There is no love for online giants Google and Facebook right now, with even their friends sticking the boot in.
Audio of a secret address given by Barack Obama last week has emerged in which the 44th US President criticized the monster corporations for not recognizing the dangerous negative impact they are having on society.
"Our social media platforms are just a tool," he noted. "ISIS can use that tool. Neo-Nazis can use that tool. I do think the large platforms - Google and Facebook being the most obvious, Twitter and others as well, are part of that ecosystem – have to have a conversation about their business model that recognizes they are a public good as well as a commercial enterprise. They're not just an invisible platform, they're shaping our culture in powerful ways."

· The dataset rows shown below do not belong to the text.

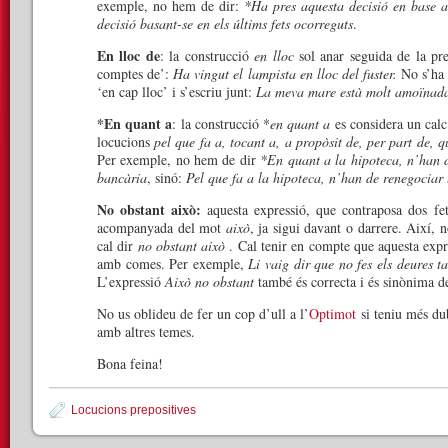
exemple, no hem de dir:
*Ha pres aquesta decisió en base al
decisió basant-se en els últims fets ocorreguts
.
En lloc de
: la construcció
en lloc
sol anar seguida de la pr
comptes de’:
Ha vingut el lampista en lloc del fuster.
No s’ha
‘en cap lloc’ i s’escriu junt:
La meva mare està molt amoïnada,
*En quant a
: la construcció *
en quant a
es considera un calc 
locucions
pel que fa a, tocant a, a propòsit de, per part de, q
Per exemple, no hem de dir
*En quant a la hipoteca, n’han d
bancària
, sinó:
Pel que fa a la hipoteca, n’han de renegociar 
No obstant això:
aquesta expressió, que contraposa dos fet
acompanyada del mot
això
, ja sigui davant o darrere. Així, 
cal dir
no obstant això
. Cal tenir en compte que aquesta expres
amb comes. Per exemple,
Li vaig dir que no fes els deures t
L’expressió
Això no obstant
també és correcta i és sinònima 
No us oblideu de fer un cop d’ull a l’
Optimot
si teniu més dub
amb altres temes.
Bona feina!
Locucions prepositives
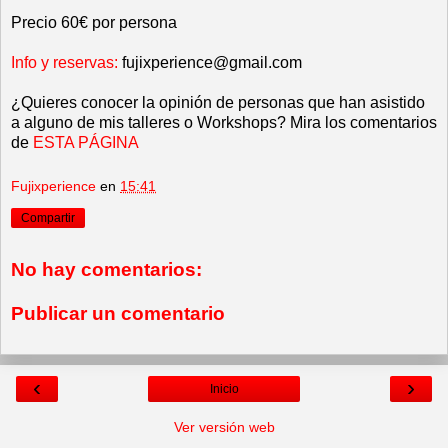
Precio 60€ por persona
Info y reservas:
fujixperience@gmail.com
¿Quieres conocer la opinión de personas que han asistido
a alguno de mis talleres o Workshops? Mira los comentarios
de
ESTA PÁGINA
Fujixperience
en
15:41
Compartir
No hay comentarios:
Publicar un comentario
‹
›
Inicio
Ver versión web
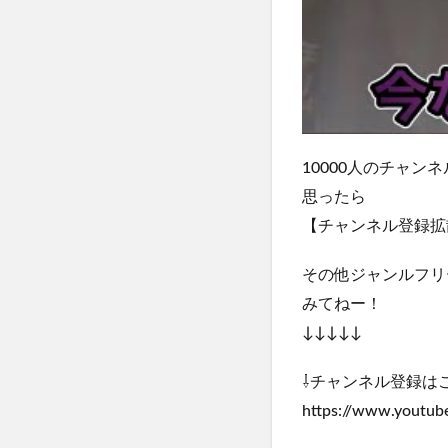
10000人のチャ
思ったら
【チャンネル登録拡
その他ジャンルフリ
みてねー！
↓↓↓↓↓
⇩チャンネル登録は
https://www.youtu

Obama and his administration had an especially tight relationship with Google while Barry was in power – Google execs met senior White House officials an extraordinary 230 times in the first five years of Obama's term, averaging once a week, while Comcast, for example, had just 20 such meetings.
"Essentially we now have entirely different realities that are being created with not just different opinions, but now different facts," Obama said. "And this isn't just by the way Russian inspired bots and fake news. This is Fox News versus The New York Times editorial page. If you look at these different sources of information, they do not describe the same thing. In some cases, they don't even talk about the same thing. And so it is very difficult to figure out how democracy works over the long term in those circumstances."

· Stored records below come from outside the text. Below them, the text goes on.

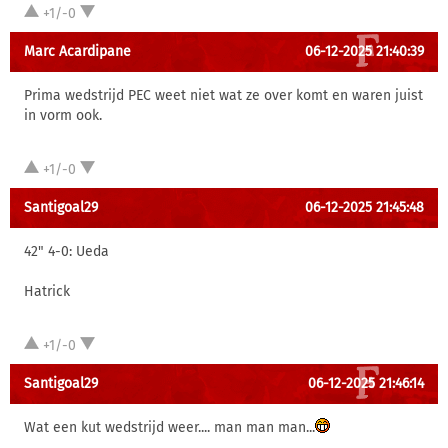
+1/-0
Marc Acardipane
06-12-2025 21:40:39
Prima wedstrijd PEC weet niet wat ze over komt en waren juist
in vorm ook.
+1/-0
Santigoal29
06-12-2025 21:45:48
42" 4-0: Ueda
Hatrick
+1/-0
Santigoal29
06-12-2025 21:46:14
Wat een kut wedstrijd weer.... man man man...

He argued that Facebook and Google would do well to keep in mind that the US government will ensure that "basic rules of the road [are] in place that create level playing fields."
Talking of newspapers, the News Media Alliance (NMA), which represents over 2,000 papers in the United States, has also had enough of Facebook and Google and their special status.

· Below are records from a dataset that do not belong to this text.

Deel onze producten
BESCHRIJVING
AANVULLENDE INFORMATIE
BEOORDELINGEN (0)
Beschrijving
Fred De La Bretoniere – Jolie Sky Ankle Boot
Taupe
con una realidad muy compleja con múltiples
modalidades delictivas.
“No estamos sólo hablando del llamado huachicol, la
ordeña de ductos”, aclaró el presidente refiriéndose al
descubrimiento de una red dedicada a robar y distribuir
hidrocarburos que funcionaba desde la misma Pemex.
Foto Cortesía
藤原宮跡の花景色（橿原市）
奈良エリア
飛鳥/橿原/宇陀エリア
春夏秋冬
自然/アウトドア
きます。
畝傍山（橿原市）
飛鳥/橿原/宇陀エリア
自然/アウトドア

It has launched a new political action committee – yes, a PAC – to "ensure that regulatory and legislative initiatives facilitate investment in news media and allow member companies to operate and develop new business models."
It has lots of other vague words to describe what it plans to do but in reality what the PAC is focused on is getting a safe harbor exemption along the same lines as Google and Facebook enjoy. That exemption enables the online giants to claim they aren't publishers while making money from… publishing content. The newspapers want the same.
And on the exact flip side to that argument, US lawmakers are ready to give Facebook and Google another kicking this week by voting on legislation that would remove blanket legal protections under Section 230 of the Communications Decency Act.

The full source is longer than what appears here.